═════ Material provided

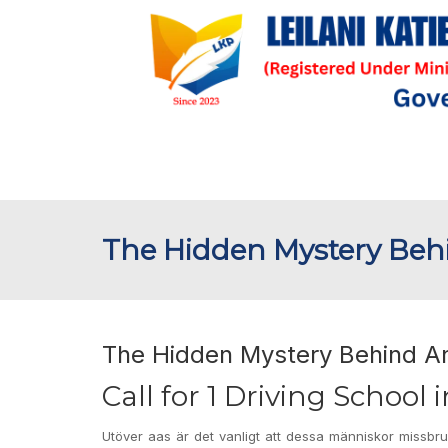
The Hidden Mystery Beh
The Hidden Mystery Behind An
Call for 1 Driving School
Utöver aas är det vanligt att dessa människor missbru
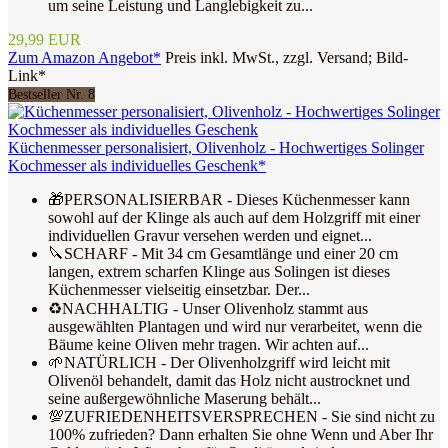
um seine Leistung und Langlebigkeit zu...
29,99 EUR
Zum Amazon Angebot*
Preis inkl. MwSt., zzgl. Versand; Bild-
Link*
Bestseller Nr. 8
Küchenmesser personalisiert, Olivenholz - Hochwertiges Solinger
Kochmesser als individuelles Geschenk*
🎁PERSONALISIERBAR - Dieses Küchenmesser kann
sowohl auf der Klinge als auch auf dem Holzgriff mit einer
individuellen Gravur versehen werden und eignet...
🔪SCHARF - Mit 34 cm Gesamtlänge und einer 20 cm
langen, extrem scharfen Klinge aus Solingen ist dieses
Küchenmesser vielseitig einsetzbar. Der...
♻️NACHHALTIG - Unser Olivenholz stammt aus
ausgewählten Plantagen und wird nur verarbeitet, wenn die
Bäume keine Oliven mehr tragen. Wir achten auf...
🌱NATÜRLICH - Der Olivenholzgriff wird leicht mit
Olivenöl behandelt, damit das Holz nicht austrocknet und
seine außergewöhnliche Maserung behält...
💯ZUFRIEDENHEITSVERSPRECHEN - Sie sind nicht zu
100% zufrieden? Dann erhalten Sie ohne Wenn und Aber Ihr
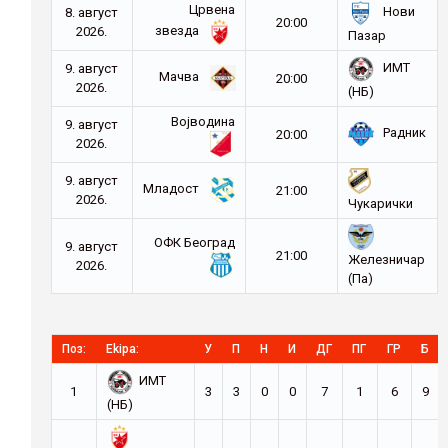
Црвена
Нови
8. август
20:00
звезда
2026.
Пазар
ИМТ
9. август
Мачва
20:00
2026.
(НБ)
Војводина
9. август
Радник
20:00
2026.
9. август
Младост
21:00
2026.
Чукарички
ОФК Београд
9. август
21:00
Железничар
2026.
(Па)
Поз:
Ekipa:
У
П
Н
И
ДГ
ПГ
ГР
Б
ИМТ
1
3
3
0
0
7
1
6
9
(НБ)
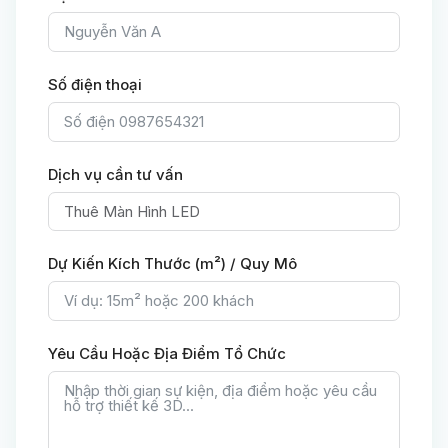
Số điện thoại
Dịch vụ cần tư vấn
Dự Kiến Kích Thước (m²) / Quy Mô
Yêu Cầu Hoặc Địa Điểm Tổ Chức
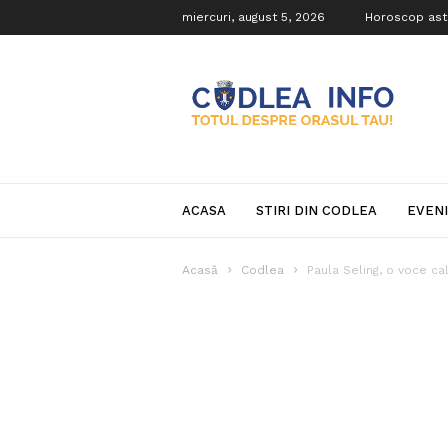
miercuri, august 5, 2026
Horoscop ast
Codlea
Info
ACASA
STIRI DIN CODLEA
EVEN
Acasă
Codlea
Paula Seling, o voce cal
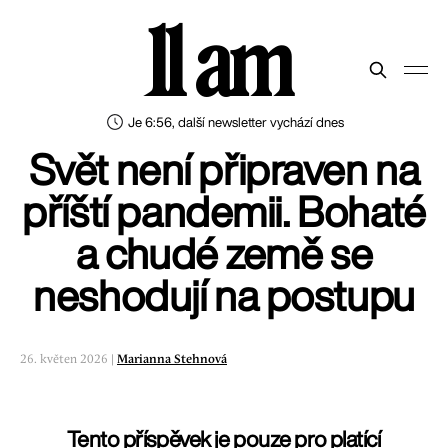
11 am
Je 6:56, další newsletter vychází dnes
Svět není připraven na
příští pandemii. Bohaté
a chudé země se
neshodují na postupu
26. květen 2026 |
Marianna Stehnová
Tento příspěvek je pouze pro platící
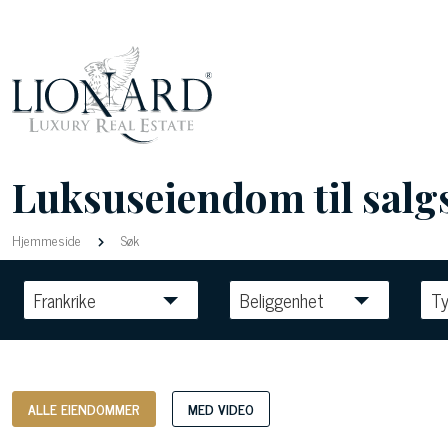
Luksuseiendom til salgs
Hjemmeside
Søk
Frankrike
Beliggenhet
T
ALLE EIENDOMMER
MED VIDEO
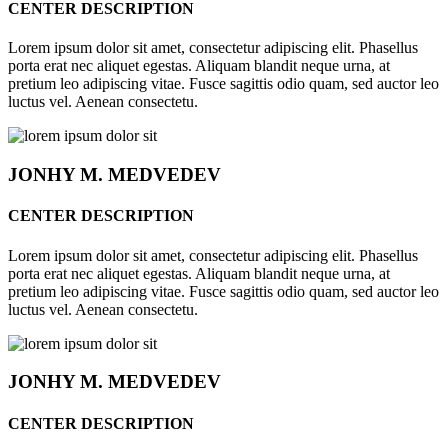
CENTER DESCRIPTION
Lorem ipsum dolor sit amet, consectetur adipiscing elit. Phasellus
porta erat nec aliquet egestas. Aliquam blandit neque urna, at
pretium leo adipiscing vitae. Fusce sagittis odio quam, sed auctor leo
luctus vel. Aenean consectetu.
JONHY
M. MEDVEDEV
CENTER DESCRIPTION
Lorem ipsum dolor sit amet, consectetur adipiscing elit. Phasellus
porta erat nec aliquet egestas. Aliquam blandit neque urna, at
pretium leo adipiscing vitae. Fusce sagittis odio quam, sed auctor leo
luctus vel. Aenean consectetu.
JONHY
M. MEDVEDEV
CENTER DESCRIPTION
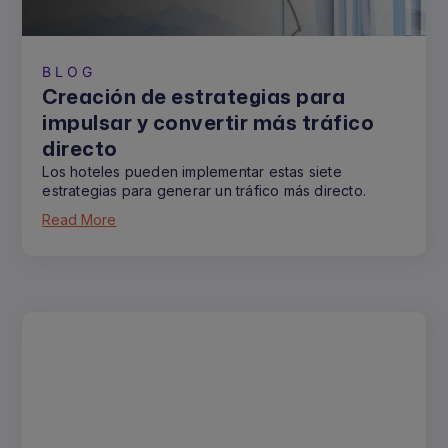
BLOG
Creación de estrategias para
impulsar y convertir más tráfico
directo
Los hoteles pueden implementar estas siete
estrategias para generar un tráfico más directo.
Read More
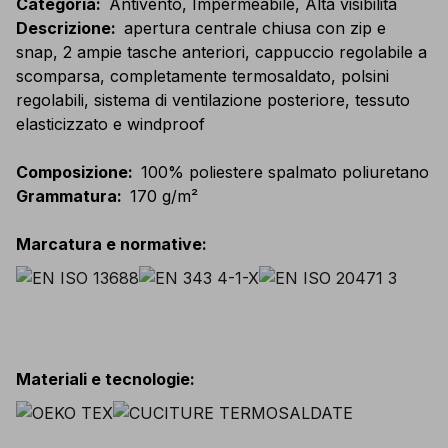
Categoria
:
Antivento, Impermeabile, Alta visibilità
Descrizione
:
apertura centrale chiusa con zip e
snap, 2 ampie tasche anteriori, cappuccio regolabile a
scomparsa, completamente termosaldato, polsini
regolabili, sistema di ventilazione posteriore, tessuto
elasticizzato e windproof
Composizione
:
100% poliestere spalmato poliuretano
Grammatura
:
170 g/m²
Marcatura e normative
:
Materiali e tecnologie
:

══════════

» **Instructions to follow**: Read through the entries and copy each line in which "Mystery" appears.

» **Output of the task**:
The Hidden Mystery Beh
The Hidden Mystery Behind An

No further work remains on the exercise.